- Task statement -
A faithful copy of all the data is the goal; omit the pictures.

- Information shown -

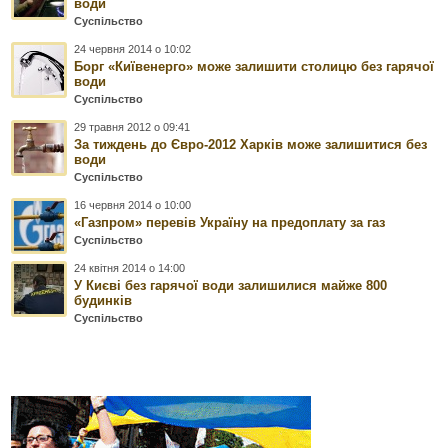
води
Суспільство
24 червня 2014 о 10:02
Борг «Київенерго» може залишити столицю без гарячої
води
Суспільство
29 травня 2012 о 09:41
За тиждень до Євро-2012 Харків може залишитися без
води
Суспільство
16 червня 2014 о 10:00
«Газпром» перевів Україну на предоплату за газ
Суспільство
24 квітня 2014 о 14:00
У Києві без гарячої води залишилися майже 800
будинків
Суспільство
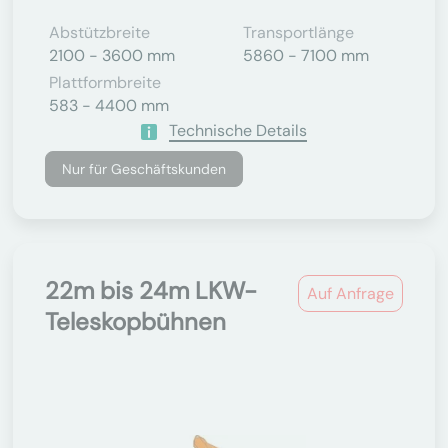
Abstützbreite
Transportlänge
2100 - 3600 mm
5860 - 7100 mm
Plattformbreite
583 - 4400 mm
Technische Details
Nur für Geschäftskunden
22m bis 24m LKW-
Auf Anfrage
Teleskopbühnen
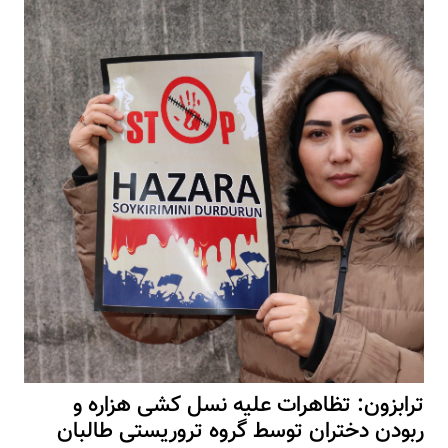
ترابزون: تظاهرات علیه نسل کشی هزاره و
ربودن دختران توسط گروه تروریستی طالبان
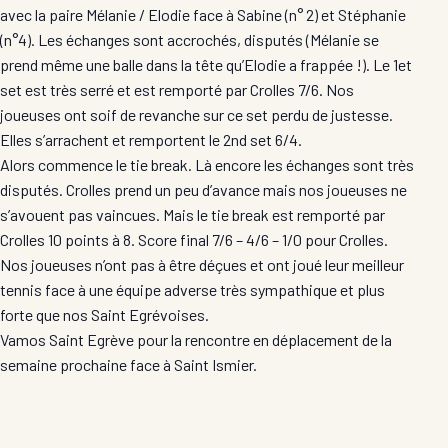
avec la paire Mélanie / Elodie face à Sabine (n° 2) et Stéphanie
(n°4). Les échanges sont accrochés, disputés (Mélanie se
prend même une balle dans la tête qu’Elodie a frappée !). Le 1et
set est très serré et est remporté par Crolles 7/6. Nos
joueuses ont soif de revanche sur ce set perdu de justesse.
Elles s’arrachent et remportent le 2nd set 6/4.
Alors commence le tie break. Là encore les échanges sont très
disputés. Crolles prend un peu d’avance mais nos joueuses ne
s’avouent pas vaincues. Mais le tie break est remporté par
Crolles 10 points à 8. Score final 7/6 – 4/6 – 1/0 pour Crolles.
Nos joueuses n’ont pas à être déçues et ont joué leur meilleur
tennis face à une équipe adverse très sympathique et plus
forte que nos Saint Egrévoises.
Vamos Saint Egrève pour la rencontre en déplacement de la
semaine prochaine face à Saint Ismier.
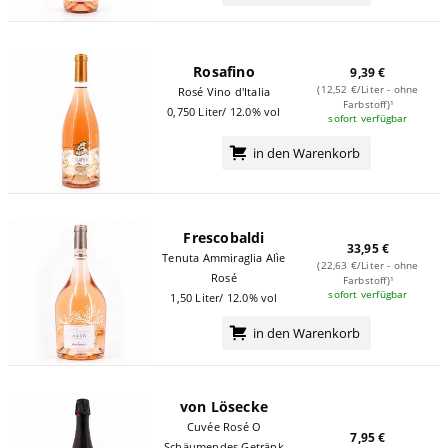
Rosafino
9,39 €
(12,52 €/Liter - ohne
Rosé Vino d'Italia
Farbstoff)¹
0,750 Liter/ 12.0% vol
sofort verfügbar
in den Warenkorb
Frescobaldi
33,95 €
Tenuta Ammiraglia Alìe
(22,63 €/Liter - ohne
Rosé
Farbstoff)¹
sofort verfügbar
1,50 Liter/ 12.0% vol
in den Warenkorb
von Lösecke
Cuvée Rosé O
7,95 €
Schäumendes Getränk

- Problem solution -
води
Суспільство
24 червня 2014 о 10:02
Борг «Київенерго» може залишити столицю без гарячої
води
Суспільство
29 травня 2012 о 09:41
За тиждень до Євро-2012 Харків може залишитися без
води
Суспільство
16 червня 2014 о 10:00
«Газпром» перевів Україну на предоплату за газ
Суспільство
24 квітня 2014 о 14:00
У Києві без гарячої води залишилися майже 800
будинків
Суспільство
Abstützbreite
Transportlänge
2100 - 3600 mm
5860 - 7100 mm
Plattformbreite
583 - 4400 mm
Technische Details
Nur für Geschäftskunden
22m bis 24m LKW-
Auf Anfrage
Teleskopbühnen
ترابزون: تظاهرات علیه نسل کشی هزاره و
ربودن دختران توسط گروه تروریستی طالبان
avec la paire Mélanie / Elodie face à Sabine (n° 2) et Stéphanie
(n°4). Les échanges sont accrochés, disputés (Mélanie se
prend même une balle dans la tête qu’Elodie a frappée !). Le 1et
set est très serré et est remporté par Crolles 7/6. Nos
joueuses ont soif de revanche sur ce set perdu de justesse.
Elles s’arrachent et remportent le 2nd set 6/4.
Alors commence le tie break. Là encore les échanges sont très
disputés. Crolles prend un peu d’avance mais nos joueuses ne
s’avouent pas vaincues. Mais le tie break est remporté par
Crolles 10 points à 8. Score final 7/6 – 4/6 – 1/0 pour Crolles.
Nos joueuses n’ont pas à être déçues et ont joué leur meilleur
tennis face à une équipe adverse très sympathique et plus
forte que nos Saint Egrévoises.
Vamos Saint Egrève pour la rencontre en déplacement de la
semaine prochaine face à Saint Ismier.
Rosafino
9,39 €
(12,52 €/Liter - ohne
Rosé Vino d'Italia
Farbstoff)¹
0,750 Liter/ 12.0% vol
sofort verfügbar
in den Warenkorb
Frescobaldi
33,95 €
Tenuta Ammiraglia Alìe
(22,63 €/Liter - ohne
Rosé
Farbstoff)¹
sofort verfügbar
1,50 Liter/ 12.0% vol
in den Warenkorb
von Lösecke
Cuvée Rosé O
7,95 €
Schäumendes Getränk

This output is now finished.